Yaari was arrested by Toronto police after Interpol circulated
photographs of rings Vienna detectives seized when Yaari was arrested
there for assaulting a friend.
The rings were stamped with a distinctive Kleinberg logo.
In Austria, Reesor and his partner, Det. Sgt. Brody Smollett, met a
Moscow police colonel and a KGB major who were there to arrest Yaari.
The colonel's job was to charge Yaari for the Basmadjian murder,
while the KGB major's job was to make sure the colonel didn't defect.
Austrian authorities preferred the stable Canadian legal system to
the Russian one, even though both cases were relatively fresh.
Solidly built, Yaari looks the part of a former boxer, standing a
little under 6 feet. He's reportedly capable of considerable charm,
but didn't say much to the Toronto cops in Vienna.
He certainly didn't seem upset that the Austrians chose to send him
to Toronto rather than back to the former Soviet Union.

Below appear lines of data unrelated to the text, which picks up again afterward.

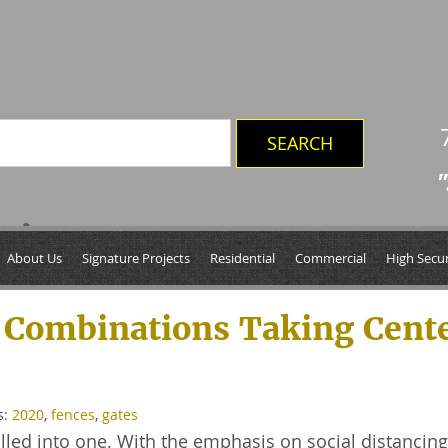
"
0’
About Us
Signature Projects
Residential
Commercial
High Secur
 Combinations Taking Cent
s:
2020
,
fences
,
gates
 rolled into one. With the emphasis on social distancin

"At that time, it's quite possible if they sent him to Siberia he
would be facing a firing squad," Reesor says.
He was sentenced in 1994 to 16 years in prison for manslaughter and
robbery, making him one of the few Russian mobsters to be convicted
of serious criminal charges in the GTA.
Police described the case as the dawn of a new era in local organized
crime, with the arrival of a wave of sophisticated, deadly criminals
from the former Soviet Union.
Reesor says the case certainly had its novel elements.
"It was a little bit unusual for someone who was in Russian organized
crime to be caught doing a straight-up robbery like that," Reesor says.

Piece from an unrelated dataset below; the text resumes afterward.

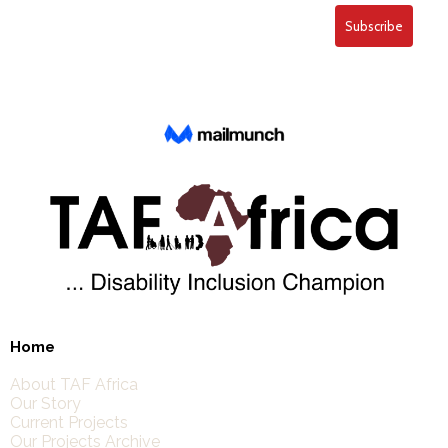
Home
About TAF Africa
Our Story
Current Projects
Our Projects Archive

Yaari fought, through lawyers, for early release from Canadian prison
but was denied by the parole board, federal court and the Ontario
Court of Appeal. The appeal court wrote: "As for your involvement in
an organized crime group in Toronto with ties to the Russian Mafia,
we find that there was sufficient relevant and reliable information
to connect you to such a group."
While he was an inmate at Warkworth medium security penitentiary in
Campbellford, Ont., Yaari managed to copyright at least nine songs
and a piece of literature.
One of the works is an opera, "On Devotion and Love," and another is a
Russian-language musical, "Ballad of Soldiers." Other musical pieces
include "Over Two Hours of Travel Into Opera of Devotion and Love,"
"Over Two Hours With a Vagabond," and "Forever, On Centuries."
There's also a musical and a piece of literature, each titled
"Vagabond."
There is no evidence any of the works was ever published or recorded.
In April 2010, he was extradited to France, where he had no roots.
There, he was locked up in La Sante Prison, a maximum-security Paris
facility built in the 1860s and dubbed "France's most feared jail"
in the press. Its inmates have included international terrorist Ilich
Ramírez Sanchez (a.k.a. Carlos the Jackal).
Yaari was eventually freed in May, on condition that he remain in
France until he faces trial or the charges are dropped.
Yaari and his Paris lawyer, Ghrenassia, declined to comment on
specifics of the case as the investigation continues.
"As you may know, the judicial investigations in France are deemed
to be secret," Ghrenassia said in an email. "In that respect, M.
Yaari and I intend to comply with these obligations."